Seattle residents Mary McHale and Sara Hinton were reprimanded for showing affection at Safeco Field.

Seattle residents Mary McHale and Sara Hinton were reprimanded for showing affection at Safeco Field. Mary McHale

Seattle Mariners leadership apologized last week after a second LGBTQ couple was reprimanded for kissing in less than two weeks — this time at Safeco Field’s inaugural Pride Night.

In late August, a Seattle couple was given a warning by security after kissing outside the stadium, KUOW reports. Mary McHale and Sara Hinton were told that their display of affection was against Safeco’s “family-friendly policy,” and that they would be asked to leave if it happened again.

“My sweetheart looked at me and said what a great time we were having, and we kissed.
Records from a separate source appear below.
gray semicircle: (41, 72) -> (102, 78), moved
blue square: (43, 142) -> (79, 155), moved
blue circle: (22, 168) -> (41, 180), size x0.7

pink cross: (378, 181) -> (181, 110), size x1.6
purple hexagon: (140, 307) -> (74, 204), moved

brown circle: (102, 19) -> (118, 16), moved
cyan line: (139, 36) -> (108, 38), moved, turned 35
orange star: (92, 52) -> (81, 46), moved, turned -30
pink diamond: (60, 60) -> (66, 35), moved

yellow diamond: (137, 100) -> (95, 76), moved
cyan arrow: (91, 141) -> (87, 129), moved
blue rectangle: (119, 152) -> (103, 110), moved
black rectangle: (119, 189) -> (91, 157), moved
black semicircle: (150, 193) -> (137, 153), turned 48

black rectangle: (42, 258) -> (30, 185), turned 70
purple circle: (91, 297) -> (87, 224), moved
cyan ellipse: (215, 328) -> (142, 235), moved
And just standing there, not doing anything obscene or anything that would make any of the other folks around us uncomfortable,” McHale told KUOW, “and that’s when a Safeco Field employee came out and said, ‘ladies, I’m gonna have to ask you to stop.’ And he said that our behavior was against a family-friendly policy, and that point I started to get really angry.”
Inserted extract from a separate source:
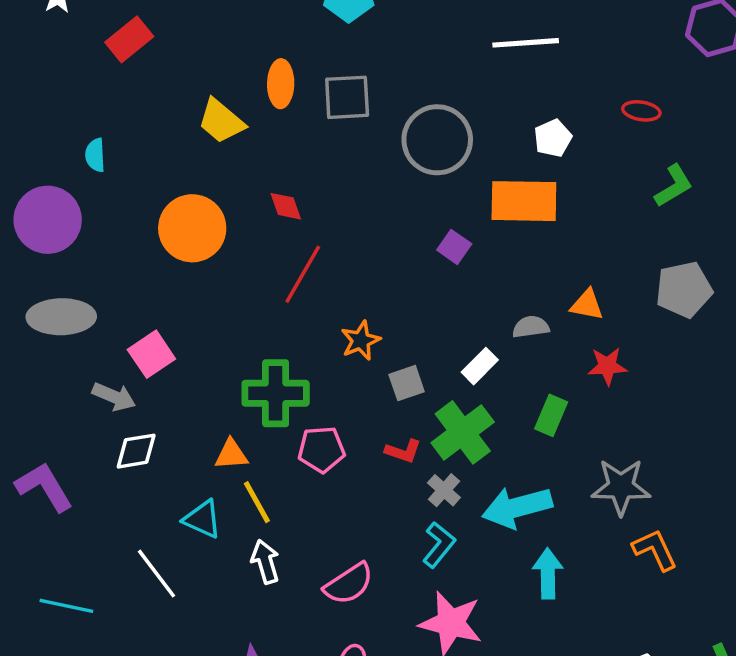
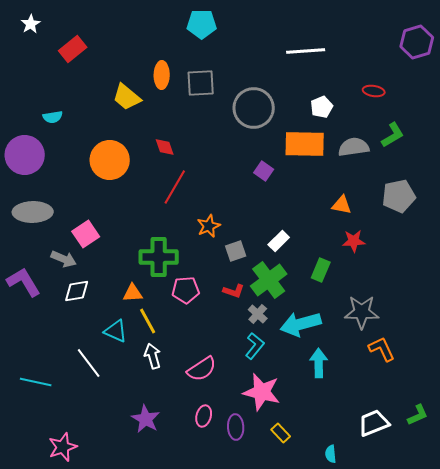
cyan semicircle: (95, 155) -> (53, 117), turned -96
gray semicircle: (531, 327) -> (354, 147), moved, size x1.4
purple L-shape: (44, 487) -> (24, 282), moved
The humiliation was made worse by the fact that the employee called the couple “ladies,” when neither of them uses feminine pronouns.
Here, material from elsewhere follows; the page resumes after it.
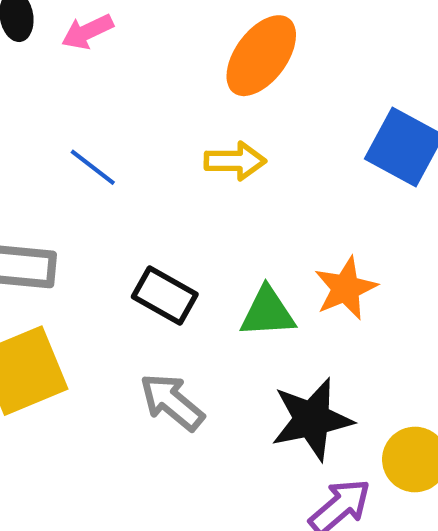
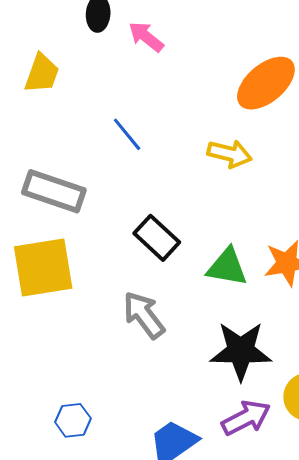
pink arrow: (87, 32) -> (146, 37), turned 51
But the Mariners’ leadership has apologized, and told the couple that sensitivity training with the LGBT Chamber of Commerce will take place in September, before the end of the season.

Spokesperson Rebecca Hale sought to reassure the LGBTQ community that Mariners’ games are a welcoming place.

“I know that the actions of a few of our staff over the last few weeks have made folks in the community question that, and for that we are sincerely sorry,” she said. “And we have fans that are LGBTQ and we want them to know that they are most welcome here at Safeco Field.”

Those actions follow a similar incident just two weeks earlier, in which Safeco Field staff told a lesbian couple they had to stop being affectionate during a Mariners’ game.

Giuliana Garcia and Calista Nabors were watching the Mariners play the Anaheim Angels on August 5 when an usher said there’d been a complaint and that they needed to stop “being affectionate.” According to Outsports, the couple was told that their behavior violated the park’s code of conduct, which prohibits “displays of affection not appropriate in a public, family setting.”

The Mariners organization initially apologized, via a voicemail from Amy Swisher, senior manager of guest experience, who said:

I just want to apologize to you. We do have a code of conduct as far as what people are doing in the ballpark, but hugging and embracing is totally fine. And I’m kind of upset with my staff that they made an issue of it. I want you to know that we spoke with [the staff member who reprimanded you], and we’ve coached her on what violates our code of conduct and what doesn’t. She feels bad and I’m just kind of appalled by the whole situation. I’m so sorry for what you guys went through. This is not how we treat people. It goes against our beliefs and the Mariners way, and I am, like I said, very very sorry about it.

But after issuing that apology, the Mariners apparently changed their tune. Mariners spokesperson Rebecca Hale told Outsports that the couple was “making out” and that the usher was uncomfortable with it. Garcia said the couple only exchanged a quick kiss — nothing more than is commonly displayed on “kiss cams” between straight couples at sporting events across the country — and that the organization never suggested they had done anything wrong.

Garcia told Outsports she spoke out about the incident in the hopes it wouldn’t happen to someone else. But her experience wasn’t the first time a couple was reprimanded at a Mariners’ game for showing same-sex affection. It happened in 2008 as well.